→ Data shown:
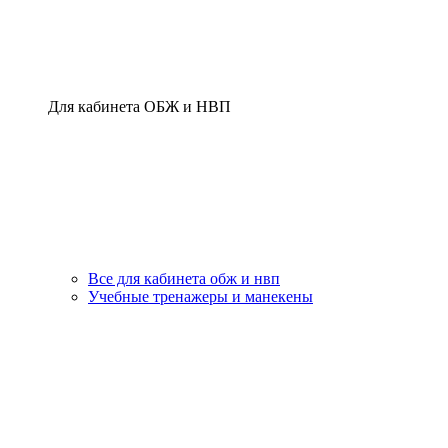
Для кабинета ОБЖ и НВП
Все для кабинета обж и нвп
Учебные тренажеры и манекены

→ Task requirements: Copy each line of the listing in which the word "кабинета" can be found.

→ Result for this exercise:
Для кабинета ОБЖ и НВП
Все для кабинета обж и нвп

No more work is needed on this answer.